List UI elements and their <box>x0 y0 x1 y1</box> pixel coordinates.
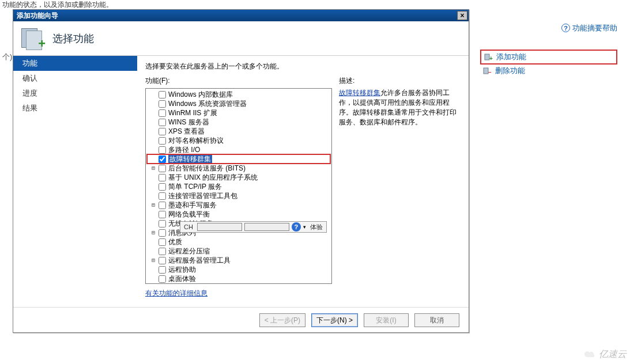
ime-lang-label[interactable]: CH <box>182 223 195 230</box>
feature-checkbox[interactable] <box>159 156 166 163</box>
expand-icon[interactable]: ⊞ <box>150 256 156 265</box>
feature-item[interactable]: 连接管理器管理工具包 <box>147 191 330 200</box>
right-action-panel: ?功能摘要帮助 + 添加功能 − 删除功能 <box>477 18 621 79</box>
feature-label: 优质 <box>168 237 182 247</box>
wizard-banner: + 选择功能 <box>13 21 469 56</box>
features-summary-help-link[interactable]: ?功能摘要帮助 <box>477 18 621 47</box>
cancel-button[interactable]: 取消 <box>414 313 459 327</box>
description-label: 描述: <box>339 76 461 86</box>
remove-feature-link[interactable]: − 删除功能 <box>480 65 617 77</box>
feature-item[interactable]: 简单 TCP/IP 服务 <box>147 182 330 191</box>
feature-label: WINS 服务器 <box>168 117 209 127</box>
feature-checkbox[interactable] <box>159 119 166 126</box>
feature-item[interactable]: 远程协助 <box>147 265 330 274</box>
feature-label: 远程服务器管理工具 <box>168 256 231 265</box>
feature-item[interactable]: 对等名称解析协议 <box>147 136 330 145</box>
feature-item[interactable]: 优质 <box>147 237 330 247</box>
feature-details-link[interactable]: 有关功能的详细信息 <box>145 284 332 298</box>
description-body: 故障转移群集允许多台服务器协同工作，以提供高可用性的服务和应用程序。故障转移群集… <box>339 88 461 127</box>
feature-label: 故障转移群集 <box>168 154 212 164</box>
features-label: 功能(F): <box>145 76 332 86</box>
svg-rect-2 <box>484 68 488 74</box>
ime-toolbar[interactable]: CH ? ▾ 体验 <box>180 221 327 233</box>
wizard-banner-title: 选择功能 <box>52 32 94 46</box>
feature-label: 基于 UNIX 的应用程序子系统 <box>168 173 258 182</box>
ime-btn-1[interactable] <box>197 223 242 231</box>
server-add-icon: + <box>484 52 493 62</box>
expand-icon[interactable]: ⊞ <box>150 200 156 210</box>
description-column: 描述: 故障转移群集允许多台服务器协同工作，以提供高可用性的服务和应用程序。故障… <box>339 76 461 304</box>
prev-button[interactable]: < 上一步(P) <box>259 313 305 327</box>
add-feature-label: 添加功能 <box>496 52 526 62</box>
feature-item[interactable]: 网络负载平衡 <box>147 210 330 219</box>
feature-label: 后台智能传送服务 (BITS) <box>168 164 246 173</box>
feature-checkbox[interactable] <box>159 91 166 98</box>
nav-step-3[interactable]: 结果 <box>13 101 137 116</box>
expand-icon[interactable]: ⊞ <box>150 164 156 173</box>
nav-step-0[interactable]: 功能 <box>13 56 137 71</box>
feature-item[interactable]: ⊞远程服务器管理工具 <box>147 256 330 265</box>
wizard-banner-icon: + <box>20 27 43 50</box>
feature-checkbox[interactable] <box>159 192 166 200</box>
instruction-text: 选择要安装在此服务器上的一个或多个功能。 <box>145 62 461 71</box>
expand-icon[interactable]: ⊞ <box>150 228 156 237</box>
feature-checkbox[interactable] <box>159 174 166 181</box>
feature-checkbox[interactable] <box>159 146 166 154</box>
feature-item[interactable]: Windows 系统资源管理器 <box>147 99 330 108</box>
nav-step-2[interactable]: 进度 <box>13 86 137 101</box>
ime-trail: 体验 <box>308 223 325 232</box>
feature-checkbox[interactable] <box>159 229 166 237</box>
feature-checkbox[interactable] <box>159 275 166 283</box>
feature-checkbox[interactable] <box>159 109 166 117</box>
nav-step-1[interactable]: 确认 <box>13 71 137 86</box>
left-count-stub: 个) <box>2 52 12 62</box>
install-button[interactable]: 安装(I) <box>364 313 409 327</box>
feature-label: 简单 TCP/IP 服务 <box>168 182 222 191</box>
ime-help-icon[interactable]: ? <box>292 222 301 232</box>
feature-checkbox[interactable] <box>159 202 166 209</box>
svg-text:−: − <box>488 69 492 75</box>
feature-item[interactable]: 基于 UNIX 的应用程序子系统 <box>147 173 330 182</box>
next-button[interactable]: 下一步(N) > <box>311 313 358 327</box>
feature-item[interactable]: ⊞墨迹和手写服务 <box>147 200 330 210</box>
feature-item[interactable]: Windows 内部数据库 <box>147 90 330 99</box>
feature-item[interactable]: 桌面体验 <box>147 274 330 283</box>
feature-label: 墨迹和手写服务 <box>168 200 217 210</box>
help-label: 功能摘要帮助 <box>572 24 617 32</box>
ime-btn-2[interactable] <box>244 223 289 231</box>
feature-checkbox[interactable] <box>159 165 166 172</box>
add-feature-link[interactable]: + 添加功能 <box>480 50 617 65</box>
description-feature-link[interactable]: 故障转移群集 <box>339 89 380 97</box>
feature-checkbox[interactable] <box>159 183 166 191</box>
watermark-text: 亿速云 <box>599 348 627 361</box>
feature-label: 桌面体验 <box>168 274 196 283</box>
ime-drop-icon[interactable]: ▾ <box>303 224 306 230</box>
feature-label: 连接管理器管理工具包 <box>168 191 237 200</box>
feature-item[interactable]: 故障转移群集 <box>147 154 330 164</box>
wizard-titlebar[interactable]: 添加功能向导 × <box>13 10 469 21</box>
feature-checkbox[interactable] <box>159 266 166 274</box>
feature-checkbox[interactable] <box>159 100 166 108</box>
feature-checkbox[interactable] <box>159 238 166 246</box>
feature-checkbox[interactable] <box>159 211 166 218</box>
feature-checkbox[interactable] <box>159 257 166 264</box>
feature-item[interactable]: WinRM IIS 扩展 <box>147 108 330 117</box>
feature-checkbox[interactable] <box>159 137 166 145</box>
wizard-footer: < 上一步(P) 下一步(N) > 安装(I) 取消 <box>13 307 469 332</box>
feature-item[interactable]: XPS 查看器 <box>147 127 330 136</box>
feature-item[interactable]: 远程差分压缩 <box>147 247 330 256</box>
feature-item[interactable]: ⊞后台智能传送服务 (BITS) <box>147 164 330 173</box>
feature-item[interactable]: 多路径 I/O <box>147 145 330 154</box>
feature-checkbox[interactable] <box>159 220 166 227</box>
watermark: 亿速云 <box>584 348 627 361</box>
page-top-hint: 功能的状态，以及添加或删除功能。 <box>0 0 115 10</box>
close-button[interactable]: × <box>457 11 467 20</box>
feature-label: Windows 系统资源管理器 <box>168 99 247 108</box>
feature-item[interactable]: WINS 服务器 <box>147 117 330 127</box>
wizard-title: 添加功能向导 <box>17 11 58 21</box>
feature-checkbox[interactable] <box>159 128 166 135</box>
svg-rect-0 <box>485 54 489 60</box>
help-icon: ? <box>561 24 570 32</box>
features-listbox[interactable]: Windows 内部数据库Windows 系统资源管理器WinRM IIS 扩展… <box>145 88 332 284</box>
feature-checkbox[interactable] <box>159 248 166 255</box>
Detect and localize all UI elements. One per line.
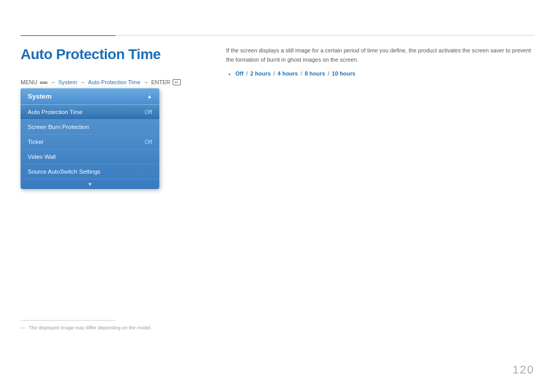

..........

§ **Aim of the task**:
Return the material above in exact form. Pictures stay out.

§ **Result**:
List UI elements and their <box>x0 y0 x1 y1</box> pixel coordinates.
ime-lang-label[interactable]: CH <box>182 223 195 230</box>
feature-checkbox[interactable] <box>159 156 166 163</box>
expand-icon[interactable]: ⊞ <box>150 256 156 265</box>
feature-item[interactable]: 连接管理器管理工具包 <box>147 191 330 200</box>
right-action-panel: ?功能摘要帮助 + 添加功能 − 删除功能 <box>477 18 621 79</box>
feature-label: 优质 <box>168 237 182 247</box>
wizard-banner: + 选择功能 <box>13 21 469 56</box>
features-summary-help-link[interactable]: ?功能摘要帮助 <box>477 18 621 47</box>
cancel-button[interactable]: 取消 <box>414 313 459 327</box>
description-label: 描述: <box>339 76 461 86</box>
remove-feature-link[interactable]: − 删除功能 <box>480 65 617 77</box>
feature-item[interactable]: 简单 TCP/IP 服务 <box>147 182 330 191</box>
feature-label: WINS 服务器 <box>168 117 209 127</box>
feature-checkbox[interactable] <box>159 119 166 126</box>
feature-item[interactable]: 远程协助 <box>147 265 330 274</box>
feature-label: 远程服务器管理工具 <box>168 256 231 265</box>
feature-item[interactable]: 对等名称解析协议 <box>147 136 330 145</box>
feature-item[interactable]: 优质 <box>147 237 330 247</box>
feature-details-link[interactable]: 有关功能的详细信息 <box>145 284 332 298</box>
description-body: 故障转移群集允许多台服务器协同工作，以提供高可用性的服务和应用程序。故障转移群集… <box>339 88 461 127</box>
feature-label: 故障转移群集 <box>168 154 212 164</box>
features-label: 功能(F): <box>145 76 332 86</box>
svg-rect-2 <box>484 68 488 74</box>
ime-toolbar[interactable]: CH ? ▾ 体验 <box>180 221 327 233</box>
wizard-banner-title: 选择功能 <box>52 32 94 46</box>
feature-label: 基于 UNIX 的应用程序子系统 <box>168 173 258 182</box>
ime-btn-1[interactable] <box>197 223 242 231</box>
server-add-icon: + <box>484 52 493 62</box>
expand-icon[interactable]: ⊞ <box>150 200 156 210</box>
description-column: 描述: 故障转移群集允许多台服务器协同工作，以提供高可用性的服务和应用程序。故障… <box>339 76 461 304</box>
prev-button[interactable]: < 上一步(P) <box>259 313 305 327</box>
add-feature-label: 添加功能 <box>496 52 526 62</box>
feature-item[interactable]: 网络负载平衡 <box>147 210 330 219</box>
feature-label: 后台智能传送服务 (BITS) <box>168 164 246 173</box>
feature-checkbox[interactable] <box>159 91 166 98</box>
nav-step-3[interactable]: 结果 <box>13 101 137 116</box>
expand-icon[interactable]: ⊞ <box>150 164 156 173</box>
nav-step-0[interactable]: 功能 <box>13 56 137 71</box>
feature-item[interactable]: ⊞远程服务器管理工具 <box>147 256 330 265</box>
wizard-banner-icon: + <box>20 27 43 50</box>
feature-checkbox[interactable] <box>159 192 166 200</box>
instruction-text: 选择要安装在此服务器上的一个或多个功能。 <box>145 62 461 71</box>
expand-icon[interactable]: ⊞ <box>150 228 156 237</box>
feature-checkbox[interactable] <box>159 174 166 181</box>
feature-checkbox[interactable] <box>159 146 166 154</box>
feature-item[interactable]: Windows 系统资源管理器 <box>147 99 330 108</box>
nav-step-2[interactable]: 进度 <box>13 86 137 101</box>
ime-trail: 体验 <box>308 223 325 232</box>
feature-checkbox[interactable] <box>159 229 166 237</box>
feature-checkbox[interactable] <box>159 275 166 283</box>
feature-checkbox[interactable] <box>159 109 166 117</box>
nav-step-1[interactable]: 确认 <box>13 71 137 86</box>
left-count-stub: 个) <box>2 52 12 62</box>
install-button[interactable]: 安装(I) <box>364 313 409 327</box>
feature-label: 简单 TCP/IP 服务 <box>168 182 222 191</box>
ime-help-icon[interactable]: ? <box>292 222 301 232</box>
feature-checkbox[interactable] <box>159 202 166 209</box>
svg-text:−: − <box>488 69 492 75</box>
feature-item[interactable]: 基于 UNIX 的应用程序子系统 <box>147 173 330 182</box>
next-button[interactable]: 下一步(N) > <box>311 313 358 327</box>
feature-item[interactable]: ⊞墨迹和手写服务 <box>147 200 330 210</box>
feature-item[interactable]: Windows 内部数据库 <box>147 90 330 99</box>
feature-item[interactable]: 桌面体验 <box>147 274 330 283</box>
feature-label: 墨迹和手写服务 <box>168 200 217 210</box>
help-label: 功能摘要帮助 <box>572 24 617 32</box>
ime-btn-2[interactable] <box>244 223 289 231</box>
feature-checkbox[interactable] <box>159 165 166 172</box>
add-feature-link[interactable]: + 添加功能 <box>480 50 617 65</box>
description-feature-link[interactable]: 故障转移群集 <box>339 89 380 97</box>
feature-checkbox[interactable] <box>159 183 166 191</box>
watermark-text: 亿速云 <box>599 348 627 361</box>
feature-label: 桌面体验 <box>168 274 196 283</box>
ime-drop-icon[interactable]: ▾ <box>303 224 306 230</box>
feature-label: 连接管理器管理工具包 <box>168 191 237 200</box>
feature-item[interactable]: 故障转移群集 <box>147 154 330 164</box>
wizard-titlebar[interactable]: 添加功能向导 × <box>13 10 469 21</box>
feature-checkbox[interactable] <box>159 266 166 274</box>
feature-checkbox[interactable] <box>159 100 166 108</box>
feature-checkbox[interactable] <box>159 238 166 246</box>
feature-checkbox[interactable] <box>159 211 166 218</box>
feature-checkbox[interactable] <box>159 257 166 264</box>
feature-item[interactable]: WinRM IIS 扩展 <box>147 108 330 117</box>
feature-checkbox[interactable] <box>159 137 166 145</box>
wizard-footer: < 上一步(P) 下一步(N) > 安装(I) 取消 <box>13 307 469 332</box>
feature-item[interactable]: XPS 查看器 <box>147 127 330 136</box>
feature-item[interactable]: 远程差分压缩 <box>147 247 330 256</box>
feature-item[interactable]: ⊞后台智能传送服务 (BITS) <box>147 164 330 173</box>
feature-item[interactable]: 多路径 I/O <box>147 145 330 154</box>
feature-checkbox[interactable] <box>159 220 166 227</box>
watermark: 亿速云 <box>584 348 627 361</box>
page-top-hint: 功能的状态，以及添加或删除功能。 <box>0 0 115 10</box>
close-button[interactable]: × <box>457 11 467 20</box>
feature-label: Windows 系统资源管理器 <box>168 99 247 108</box>
feature-item[interactable]: WINS 服务器 <box>147 117 330 127</box>
wizard-title: 添加功能向导 <box>17 11 58 21</box>
feature-checkbox[interactable] <box>159 128 166 135</box>
svg-rect-0 <box>485 54 489 60</box>
help-icon: ? <box>561 24 570 32</box>
features-listbox[interactable]: Windows 内部数据库Windows 系统资源管理器WinRM IIS 扩展… <box>145 88 332 284</box>
feature-checkbox[interactable] <box>159 248 166 255</box>
Detect and localize all UI elements. One per line.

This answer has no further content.